Today we take our tea very differently to when it was first introduced in the 17th century. At that time it was considered to be a very rare and expensive spice and was reckoned to be approved by all physicians. This beverage was known by the Chinese as "tcha".
It was originally sold in the coffee houses by the Royal Exhange in London and its consumption spread gradually throughout the country but it remained a luxury for many years.
A heavy duty was placed on this imported commodity, to the considerable annoyance of the English and it also caused something of an upset with the colonists of America!!
By the mid 18th c. more tea was being smuggled than was legitimately imported by the ratio of almost 2:1 and the wholsale price of tea in the mid-18th c. was around 17s.6d. per pound (equivalent to £80 today). This eventually rose to around £3 per pound in 1800.
The varieties that were in greatest demand around this time was black tea: bohea, congou, pekoe and for green tea such as syngo, lyson, the price would be considerably higher.
Another interesting fact is that the increase in consumption of tea probably helped to reduce the annual death rate because as the consumption of tea rose, the habit of drinking cheap gin declined and, by the middle of the 18th century, tea became an affordable rival to alcohol in all classes of society.
Alongside this with the growing interest in tea and its high cost, there was a need to protect and secure this commodity in something convenient and yet easily accessible for conveniently dispensing - the tea caddy was born!
Originally called tea bottles or tea jars, the containers originated from China and Japan. Caddies as we know them started to emerge from the mid-18th century. The origin of the word caddies seems to be an adaptation of "kati" the Malay word for a measure of about 1 1/3 lbs.

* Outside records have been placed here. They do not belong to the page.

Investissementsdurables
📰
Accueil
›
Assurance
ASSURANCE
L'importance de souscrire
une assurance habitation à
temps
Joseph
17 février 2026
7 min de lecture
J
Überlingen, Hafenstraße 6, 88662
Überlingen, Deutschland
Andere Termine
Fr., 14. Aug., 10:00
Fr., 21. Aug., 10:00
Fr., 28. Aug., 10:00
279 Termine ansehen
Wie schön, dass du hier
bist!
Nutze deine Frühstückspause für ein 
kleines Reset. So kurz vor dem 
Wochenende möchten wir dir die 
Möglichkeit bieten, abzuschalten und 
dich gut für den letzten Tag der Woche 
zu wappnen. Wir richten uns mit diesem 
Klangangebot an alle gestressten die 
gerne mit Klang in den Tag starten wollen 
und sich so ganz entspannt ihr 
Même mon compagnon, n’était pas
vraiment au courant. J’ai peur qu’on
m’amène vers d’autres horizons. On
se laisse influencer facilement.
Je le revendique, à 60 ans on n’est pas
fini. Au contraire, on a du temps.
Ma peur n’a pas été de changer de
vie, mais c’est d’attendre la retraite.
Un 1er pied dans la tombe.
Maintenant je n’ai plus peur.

Between 1750-1800 saw the height of quality in the manufacture of many articles of furniture and to make something as small as a tea caddy with enough strength to withstand everyday use and yet appear delicate, required an enormous degree of skill.
In addition to this they had to be airtight and the compartments lined with foil to avoid any damp or contamination to the high priced beverage. A wide range of materials were used in making caddies, wood being the predominant material. The style of the caddy reflected the fashion of the day from the severe Chippendale style to the elegance of Sheraton, leading eventually to the gargantuan proportions of the Victorian to the point where the tea container resembled a lady's work table in size and shape and given the special name of tea-poy offered compartments for up to 4 different teas and 2 bowls.

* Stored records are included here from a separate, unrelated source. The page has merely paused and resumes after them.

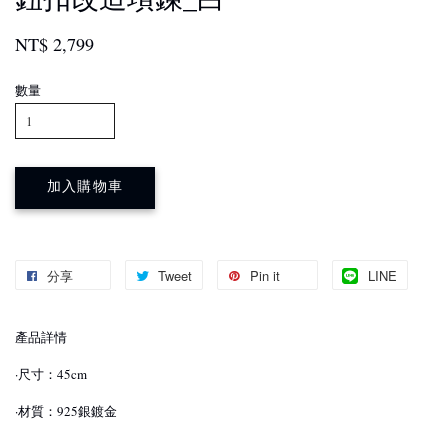
NT$ 2,799
數量
加入購物車
分享
Tweet
Pin it
LINE
產品詳情
·尺寸：45cm
·材質：925銀鍍金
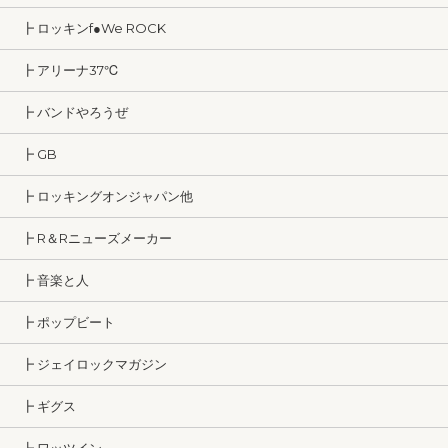
┣ ロッキンf●We ROCK
┣ アリーナ37℃
┣ バンドやろうぜ
┣ GB
┣ ロッキングオンジャパン他
┣ R＆Rニューズメーカー
┣ 音楽と人
┣ ポップビート
┣ ジェイロックマガジン
┣ ギグス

All caddies would have a lock for at £3 a pound the servants would relish a few ounces for themselves.
The main reason for the variety of antique containers was that tea was not available pre-blended but sold loose (with today's teabags who knows what we are getting?). Therefore, with one or two, or more, containers within your caddy you would spoon out a quantity from one or more of the selections of tea and blend according to taste or purse. Some caddies would incorporate a blending bowl for this purpose.
By the end of the 19th century with the wider availability of tea, the price had dropped and the caddies gave way to decorated tins, many of which have now become collectors' items in their own right - but that is another story!
In the meantime, please enjoy your cup of "tcha", irrespective of what blend you may be drinking. Maybe I will try the green syngo!! Can you get it in pyramid bags?